Court of Appeals of the State of New York
Jan 10, 1928
247 N.Y. 84 (N.Y. 1928)

Summary

explaining that this rule reflects notion that seller's fraud is complete at time of sale and subsequent events do not increase or diminish liability

Summary of this case from Merrill Lynch v. Allegheny Energy

Opinion

Argued December 7, 1927

Decided January 10, 1928

Appeal from the Supreme Court, Appellate Division, Second Department.

Harold H. Corbin, Elmer W. Maher and Charles E. Gately for appellants.

Charles H. Kelby, John B. Doyle and A. Gordon Murray for respondent.

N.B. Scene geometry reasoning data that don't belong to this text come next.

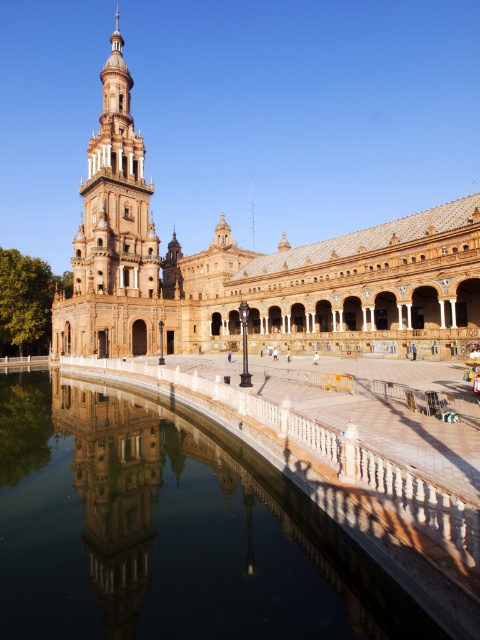 Question: Does golden stone palace at left appear on the left side of white stone tower at left?

Choices:
 (A) no
 (B) yes

Answer: (A)

Question: Estimate the real-world distances between objects in this image. Which object is farther from the golden stone palace at left?

Choices:
 (A) white stone tower at left
 (B) smooth reflective water at center

Answer: (B)

Question: Which of the following is the farthest from the observer?

Choices:
 (A) (212, 339)
 (B) (36, 554)
 (C) (116, 122)

Answer: (C)

Question: Which is farther from the golden stone palace at left?

Choices:
 (A) smooth reflective water at center
 (B) white stone tower at left

Answer: (A)

Question: Is smooth reflective water at center below white stone tower at left?

Choices:
 (A) no
 (B) yes

Answer: (B)

Question: Can you confirm if smooth reflective water at center is bigger than golden stone palace at left?

Choices:
 (A) yes
 (B) no

Answer: (B) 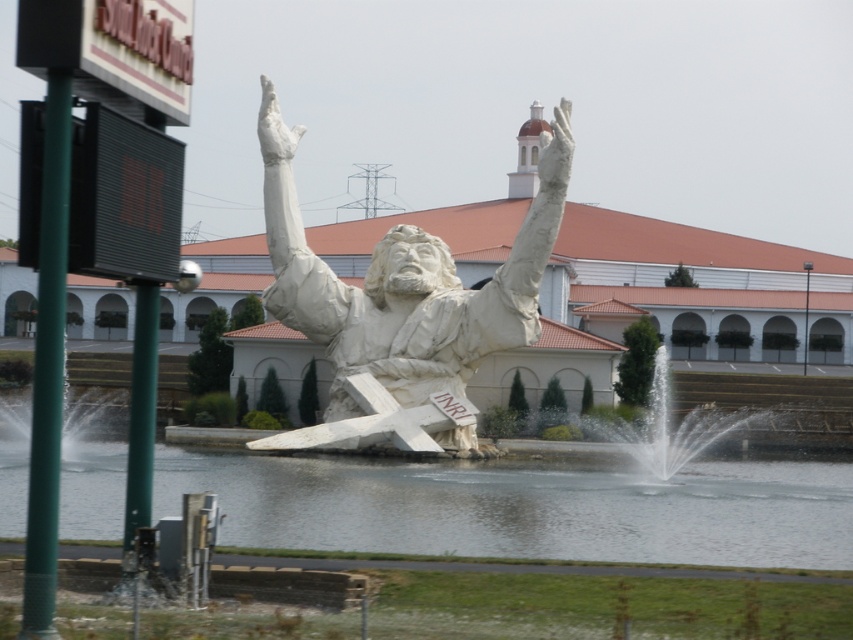 Question: Which of the following is the farthest from the observer?

Choices:
 (A) (347, 314)
 (B) (701, 420)
 (C) (282, 216)

Answer: (B)

Question: Does white marble statue at center have a larger size compared to white marble statue arm at center?

Choices:
 (A) yes
 (B) no

Answer: (A)

Question: Which object is farther from the camera taking this photo?

Choices:
 (A) white stone fountain at center
 (B) clear water at center
 (C) white marble statue at center
 (D) white marble statue arm at center

Answer: (D)

Question: Does white marble statue arm at center appear on the left side of white stone fountain at center?

Choices:
 (A) no
 (B) yes

Answer: (B)

Question: Does clear water at center have a lesser width compared to white marble statue arm at center?

Choices:
 (A) no
 (B) yes

Answer: (A)

Question: Among these objects, which one is nearest to the camera?

Choices:
 (A) white marble statue arm at center
 (B) clear water at center
 (C) white stone fountain at center

Answer: (B)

In January, 1920, the plaintiff purchased from the defendant A.B. Leach Co., Inc., a bond for the sum of $980. The bond was part of an issue of $5,000,000 of par value 7% first lien serial gold bonds of the National Oil Company of New Jersey, secured by a trust indenture upon its property. For some time the plaintiff received interest on the bond he had purchased. The National Oil Company of New Jersey encountered financial difficulties about January 1st, 1922. A receiver of its property was appointed in May, 1922. Proceedings to foreclose the trust indenture given to secure the bond issue followed. The property covered by the indenture was sold on October 20th, 1922. The property was bought at public sale by the bondholders' protective committee. The report of the special master states that the price realized was $50,000. Bonds to the value of $4,000,000 had been deposited by the holders with the protective committee at the time of the sale or at least before the purchase price was paid. The protective committee did not pay the full purchase price in cash. After payment of the expenses of the sale the pro rata share of the proceeds of the property distributable upon each bond was only the sum of five dollars and eighty-four cents. The protective committee paid the amount required for such distribution upon the bonds not deposited with it. It received credit for the amount distributable upon the bonds deposited with it and proper indorsement was made upon each bond. The plaintiff deposited his bond with the protective committee in the interval between the sale of the property covered by the trust indenture and the payment of the price. The reorganization plan in which the plaintiff might participate required a payment of $150 upon each $1,000 bond. Each depositing bondholder became entitled in return to receive $166.66 in new first lien 7% bonds, $1,000 in new 7% preferred stock and $100 in new common stock. In 1924 the plaintiff began this action to recover damages for alleged fraud by the defendants in the sale of the bonds. The trial court found that the defendants had induced the plaintiff to purchase the bond by fraudulent representations.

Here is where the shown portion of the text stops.